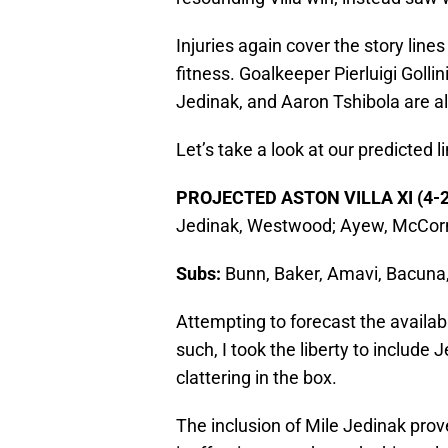
Injuries again cover the story lines
fitness. Goalkeeper Pierluigi Golli
Jedinak, and Aaron Tshibola are a
Let’s take a look at our predicted 
PROJECTED ASTON VILLA XI (4-2
Jedinak, Westwood; Ayew, McCorm
Subs:
Bunn, Baker, Amavi, Bacuna
Attempting to forecast the availabil
such, I took the liberty to include
clattering in the box.
The inclusion of Mile Jedinak pro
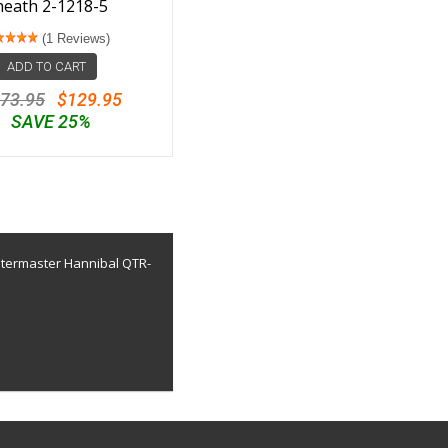
heath 2-1218-5
(1 Reviews)
ADD TO CART
73.95
$129.95
SAVE 25%
uatermaster Hannibal QTR-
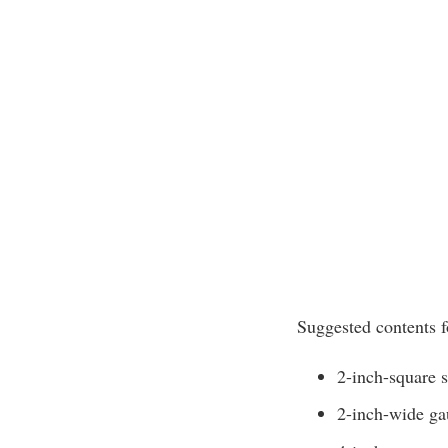
Suggested contents fo
2-inch-square s
2-inch-wide ga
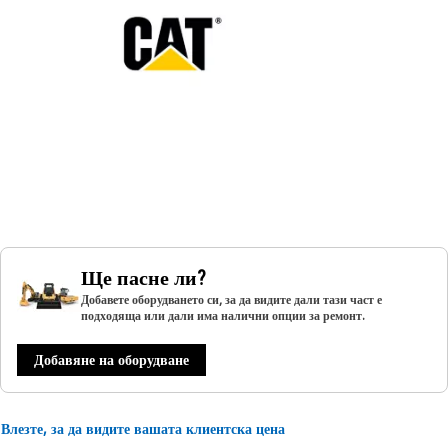
Ще пасне ли?
Добавете оборудването си, за да видите дали тази част е
подходяща или дали има налични опции за ремонт.
Добавяне на оборудване
Влезте, за да видите вашата клиентска цена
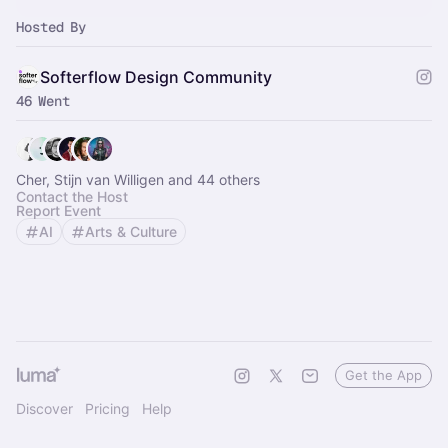
Hosted By
Softerflow Design Community
46 Went
Cher, Stijn van Willigen and 44 others
Contact the Host
Report Event
AI
Arts & Culture
Get the App
Discover
Pricing
Help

========================================

→ **TASK TO COMPLETE**: Output the listing above in full, exactly. No images.

→ **ANSWER**:
Injuries again cover the story lines
fitness. Goalkeeper Pierluigi Golli
Jedinak, and Aaron Tshibola are a
Let’s take a look at our predicted 
PROJECTED ASTON VILLA XI (4-2
Jedinak, Westwood; Ayew, McCorm
Subs:
Bunn, Baker, Amavi, Bacuna
Attempting to forecast the availabil
such, I took the liberty to include
clattering in the box.
The inclusion of Mile Jedinak pro
heath 2-1218-5
(1 Reviews)
ADD TO CART
73.95
$129.95
SAVE 25%
uatermaster Hannibal QTR-
Suggested contents fo
2-inch-square s
2-inch-wide ga
Ще пасне ли?
Добавете оборудването си, за да видите дали тази част е
подходяща или дали има налични опции за ремонт.
Добавяне на оборудване
Влезте, за да видите вашата клиентска цена
Hosted By
Softerflow Design Community
46 Went
Cher, Stijn van Willigen and 44 others
Contact the Host
Report Event
AI
Arts & Culture
Get the App
Discover
Pricing
Help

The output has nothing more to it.